AES Corporation’s (AES) wholly-owned subsidiary AES Wind Generation acquired Your Energy Ltd, a U.K. based wind developer. The company also has signed an agreement to acquire a 51% stake in a wind portfolio from 3E, a Polish wind energy developer. AES Corporation is focusing on the 2009 EU Renewable Energy Directive. Per the directive, both U.K. and Poland must meet 15% of their gross energy consumption through renewable sources by fiscal 2020.

AES Corporation’s recent wind forays will add more than 700 MW to its European wind generation pipeline. However, as per company estimates it will have to invest $400 million to complete both the projects. Of that amount, $120 million will be invested in order to bring 200 MW into construction by the end of 2011.

Apart from the two new projects AES Corporation’s three wind projects will be operational in fiscal 2010. These projects are the 35 MW St. Patrick project in France, the 22 MW North Rhins project in Scotland, and the 156 MW St. Nikola project in Kavarna, Bulgaria.

AES Corporation’s acquisition of Your Energy brings in a wind energy development pipeline of more than 300 MW. Of that amount, AES Wind Generation plans to begin construction on 48 MW by the end of fiscal 2010.

The agreement with 3E marks AES Wind Generation’s entry into the Polish wind market. According to the agreement, AES Wind Generation would acquire a 51% stake in 422 MW of 3E’s development pipeline. AES Wind Generation expects to begin construction on approximately 34 MW in 2010 and 120 MW in 2011.

AES Wind Generation has approximately 1,700 MW of wind capacity in operation globally, and expects to bring an additional 99 MW on-line in China by the end of 2010. Earlier this year, AES Wind Generation brought the 101 MW Armenia Mountain project on-line in Pennsylvania. The current development pipeline includes approximately 6,000 MW of projects across Asia, Europe and North America.

Arlington, Virginia-based AES Corporation is a global power company that owns and operates electric power generation and distribution businesses in 29 countries. The company’s operations are divided into three segments: Regulated Utilities, Contract Generation, and Competitive Supply. The company clocked 2009 revenue of $14 billion and owns and manages $40 billion in total assets.

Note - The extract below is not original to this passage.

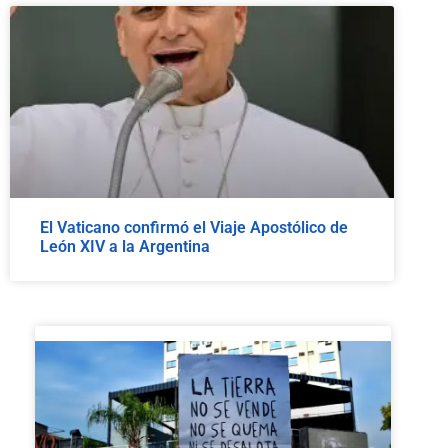
El Vaticano confirmó el Viaje Apostólico de
León XIV a la Argentina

By fuel type, AES’s capacity portfolio is approximately 41% coal, 39% gas, 16% hydro and 4% oil. Close to 56% of its total revenue is generated in Latin America with the balance (44%) in North America, Europe, Asia, the Middle East and Africa. Revenue is equally derived from generation and distribution, and almost 80% of generation revenue is under long-term contracts.

Our near-term Sell recommendation on the Zacks Rank #4 AES stock takes into account the significant international presence of its fossil fuel power plants in several emerging markets, thereby exposing it to both foreign currency and political risk. The company’s predominantly long-term contracts preempt any rate base growth in the near term for its regulated utilities. Also, with lower electricity demand in the near-term due to a tepid global economy, the fate of spot wholesale markets is not encouraging.